Here is how the most visible aid offered by the National Guard is deployed, supposed to respond urgently to the acute crisis affecting the inhabitants of the capital of this southern state.
After devastating flooding, much of Jackson’s water system was out of service, with no pressure in the lines. Those still functioning provide a brownish liquid, too unfit to be drunk, even boiled.
“In my house, the water is flowing very slowly. It’s a horrible situation for the whole city of Jackson, you know, not just individually,” Mary Jones, a 55-year-old resident, told AFP.
– White House involved –
“Nobody seems to know how to solve the problem,” continues the woman, who is widowed and disabled.
“But now that the White House is involved, I hope we can have clean running water again, because it’s been going on for years now. And it’s really ridiculous to have to go through that, as a than citizens,” she said.
It is true that Jackson’s situation has made Washington react. President Joe Biden has promised all possible federal means to the State of Mississippi.
Major repairs are underway to restore pressure in the network. But, for the time being, the life of the inhabitants rests on these plastic bottles, stored on pallets.

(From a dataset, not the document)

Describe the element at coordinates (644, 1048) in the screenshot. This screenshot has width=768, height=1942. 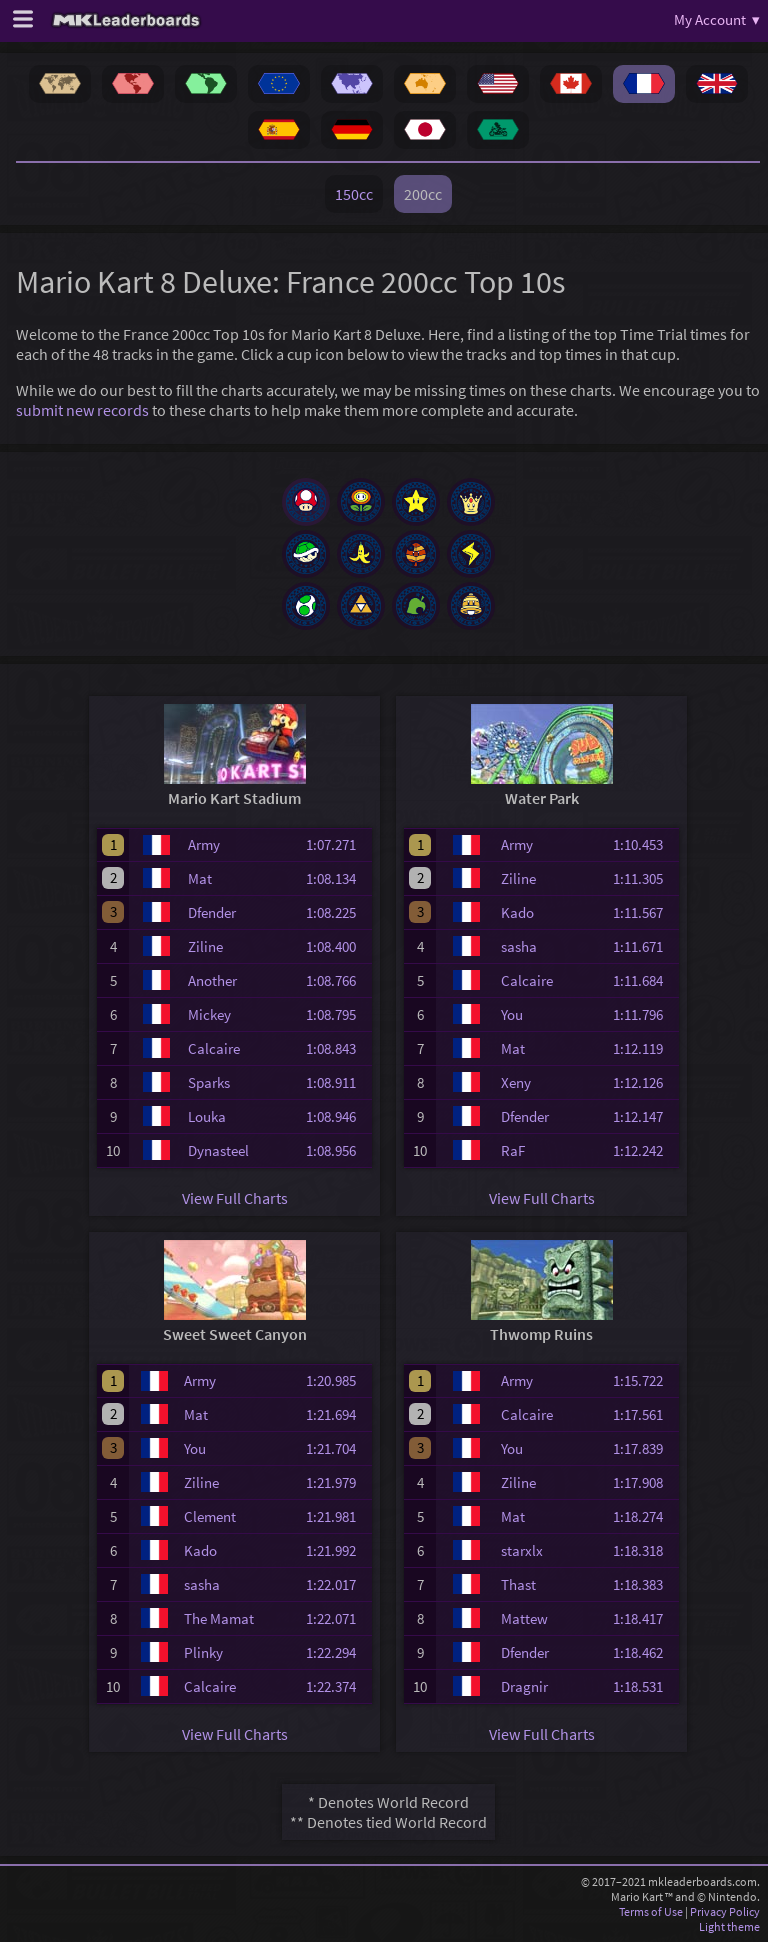
I see `1:12.119` at that location.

Each resident is given two packs at the free distribution locations.
“I can’t cook as I would like, I can’t brush my teeth as I would like,” laments Natina Thompson, a bus driver.
“I am grateful that the army and others are trying to help us,” adds the 41-year-old woman.
Mary Jones, she praises the spirit of mutual aid: “You have to sacrifice yourself for your neighbors. That’s how we do it in Mississippi”.
She explains that she goes to several sites to collect bottles for several elderly people in her neighborhood who have no means of transport.
Exercise requires patience. Long lines of cars formed in Jackson, a town that evokes one of the worst health scandals in American history, that of the lead-contaminated water in Flint, Michigan, in the past decade.
“I hope we don’t become like Flint,” prays Tracey Edwards, a retiree who holds city officials responsible.
“I wonder if there are dangerous things in the water that could have a long-term effect on the residents of Jackson. We have to be careful about that,” he says.
Jackson is the largest city in Mississippi, one of the poorest states in the country. The problems of the water network are old there. The financial resources of the municipality are insufficient, with a tax base which has been reduced following the departure of white inhabitants over the past 40 years.
Today more than 80% of residents are black and a quarter live below the poverty line.
Another resident, who does not wish to give her name, summarizes her day with these words: “I need water. I am trying to organize myself, to arrange things at home because I have small -kids and kids. That’s why I’m here in this heat.”